- Goal of the exercise -
Each record below must come back exactly as written; its pictures must not.

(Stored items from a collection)
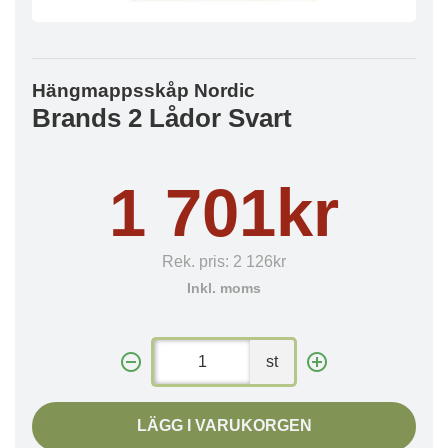
Hängmappsskåp Nordic
Brands 2 Lådor Svart
1 701kr
Rek. pris:
2 126kr
Inkl. moms
st
LÄGG I VARUKORGEN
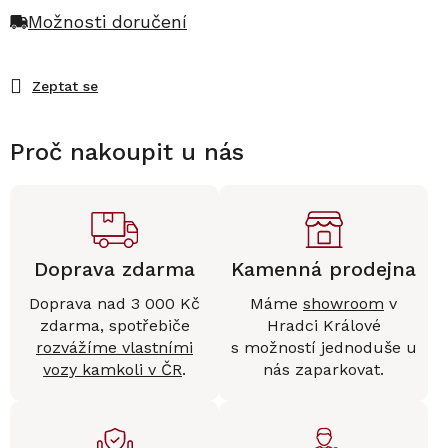
Možnosti doručení
Zeptat se
Proč nakoupit u nás
Doprava zdarma
Kamenná prodejna
Doprava nad 3 000 Kč
Máme
showroom
v
zdarma, spotřebiče
Hradci Králové
rozvážíme vlastními
s možností jednoduše u
vozy kamkoli v ČR
.
nás zaparkovat.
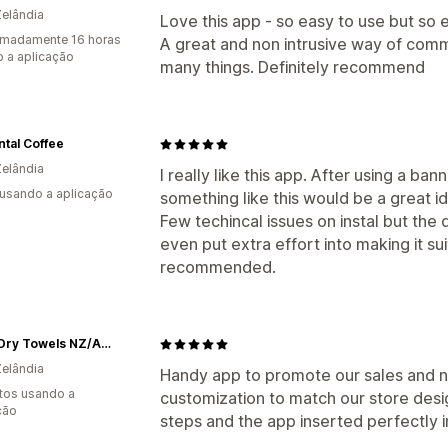
elândia
Love this app - so easy to use but so e
imadamente 16 horas
A great and non intrusive way of com
 a aplicação
many things. Definitely recommend
tal Coffee
elândia
I really like this app. After using a ba
 usando a aplicação
something like this would be a great id
Few techincal issues on instal but th
even put extra effort into making it su
recommended.
Rapid Dry Towels NZ/AUS
elândia
Handy app to promote our sales and 
tos usando a
customization to match our store design
ção
steps and the app inserted perfectly i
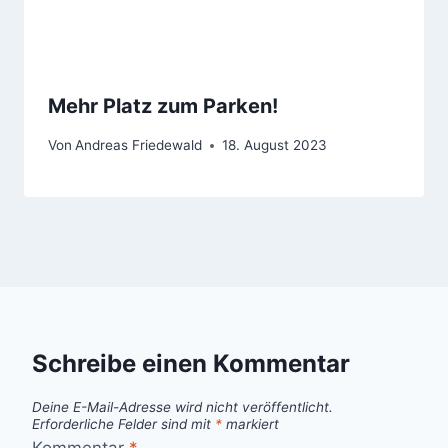
Mehr Platz zum Parken!
Von
Andreas Friedewald
18. August 2023
Schreibe einen Kommentar
Deine E-Mail-Adresse wird nicht veröffentlicht.
Erforderliche Felder sind mit
*
markiert
Kommentar
*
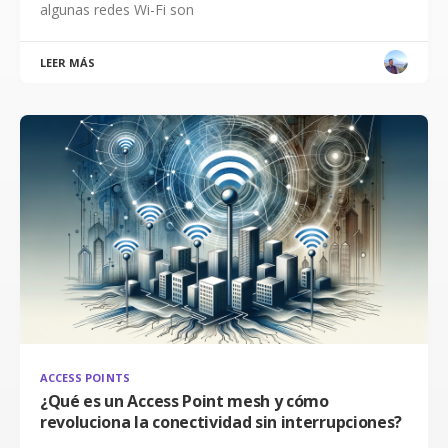
algunas redes Wi-Fi son
LEER MÁS
ACCESS POINTS
¿Qué es un Access Point mesh y cómo
revoluciona la conectividad sin interrupciones?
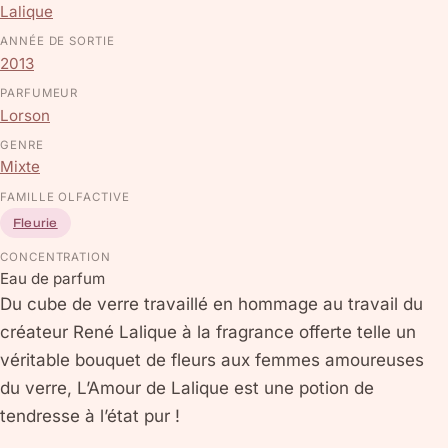
Lalique
ANNÉE DE SORTIE
2013
PARFUMEUR
Lorson
GENRE
Mixte
FAMILLE OLFACTIVE
Fleurie
CONCENTRATION
Eau de parfum
Du cube de verre travaillé en hommage au travail du
créateur René Lalique à la fragrance offerte telle un
véritable bouquet de fleurs aux femmes amoureuses
du verre, L’Amour de Lalique est une potion de
tendresse à l’état pur !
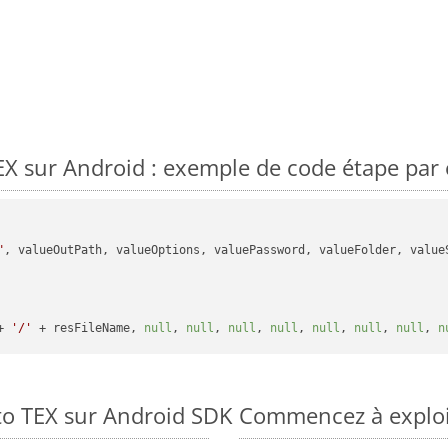
X sur Android : exemple de code étape par 
"
, valueOutPath, valueOptions, valuePassword, valueFolder, valueS
+ 
'/'
 + resFileName, 
null
, 
null
, 
null
, 
null
, 
null
, 
null
, 
null
, 
n
to TEX sur Android SDK
Commencez à exploit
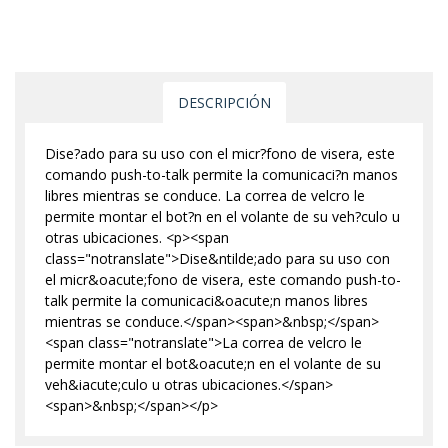
DESCRIPCIÓN
Dise?ado para su uso con el micr?fono de visera, este
comando push-to-talk permite la comunicaci?n manos
libres mientras se conduce. La correa de velcro le
permite montar el bot?n en el volante de su veh?culo u
otras ubicaciones. <p><span
class="notranslate">Dise&ntilde;ado para su uso con
el micr&oacute;fono de visera, este comando push-to-
talk permite la comunicaci&oacute;n manos libres
mientras se conduce.</span><span>&nbsp;</span>
<span class="notranslate">La correa de velcro le
permite montar el bot&oacute;n en el volante de su
veh&iacute;culo u otras ubicaciones.</span>
<span>&nbsp;</span></p>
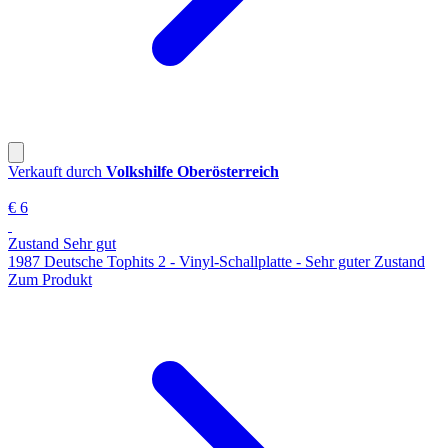
Verkauft durch
Volkshilfe Oberösterreich
€ 6
Zustand Sehr gut
1987 Deutsche Tophits 2 - Vinyl-Schallplatte - Sehr guter Zustand
Zum Produkt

- Exercise answer -
Hängmappsskåp Nordic
Brands 2 Lådor Svart
1 701kr
Rek. pris:
2 126kr
Inkl. moms
st
LÄGG I VARUKORGEN
Možnosti doručení
Zeptat se
Proč nakoupit u nás
Doprava zdarma
Kamenná prodejna
Doprava nad 3 000 Kč
Máme
showroom
v
zdarma, spotřebiče
Hradci Králové
rozvážíme vlastními
s možností jednoduše u
vozy kamkoli v ČR
.
nás zaparkovat.
elândia
Love this app - so easy to use but so e
imadamente 16 horas
A great and non intrusive way of com
 a aplicação
many things. Definitely recommend
tal Coffee
elândia
I really like this app. After using a ba
 usando a aplicação
something like this would be a great id
Few techincal issues on instal but th
even put extra effort into making it su
recommended.
Rapid Dry Towels NZ/AUS
elândia
Handy app to promote our sales and 
tos usando a
customization to match our store design
ção
steps and the app inserted perfectly i
Mehr Platz zum Parken!
Von
Andreas Friedewald
18. August 2023
Schreibe einen Kommentar
Deine E-Mail-Adresse wird nicht veröffentlicht.
Erforderliche Felder sind mit
*
markiert
Kommentar
*
algunas redes Wi-Fi son
LEER MÁS
ACCESS POINTS
¿Qué es un Access Point mesh y cómo
revoluciona la conectividad sin interrupciones?
Lalique
ANNÉE DE SORTIE
2013
PARFUMEUR
Lorson
GENRE
Mixte
FAMILLE OLFACTIVE
Fleurie
CONCENTRATION
Eau de parfum
Du cube de verre travaillé en hommage au travail du
créateur René Lalique à la fragrance offerte telle un
véritable bouquet de fleurs aux femmes amoureuses
du verre, L’Amour de Lalique est une potion de
tendresse à l’état pur !
X sur Android : exemple de code étape par 
"
, valueOutPath, valueOptions, valuePassword, valueFolder, valueS
+ 
'/'
 + resFileName, 
null
, 
null
, 
null
, 
null
, 
null
, 
null
, 
null
, 
n
to TEX sur Android SDK
Commencez à exploit
DESCRIPCIÓN
Dise?ado para su uso con el micr?fono de visera, este
comando push-to-talk permite la comunicaci?n manos
libres mientras se conduce. La correa de velcro le
permite montar el bot?n en el volante de su veh?culo u
otras ubicaciones. <p><span
class="notranslate">Dise&ntilde;ado para su uso con
el micr&oacute;fono de visera, este comando push-to-
talk permite la comunicaci&oacute;n manos libres
mientras se conduce.</span><span>&nbsp;</span>
<span class="notranslate">La correa de velcro le
permite montar el bot&oacute;n en el volante de su
veh&iacute;culo u otras ubicaciones.</span>
<span>&nbsp;</span></p>
Verkauft durch
Volkshilfe Oberösterreich
€ 6
Zustand Sehr gut
1987 Deutsche Tophits 2 - Vinyl-Schallplatte - Sehr guter Zustand
Zum Produkt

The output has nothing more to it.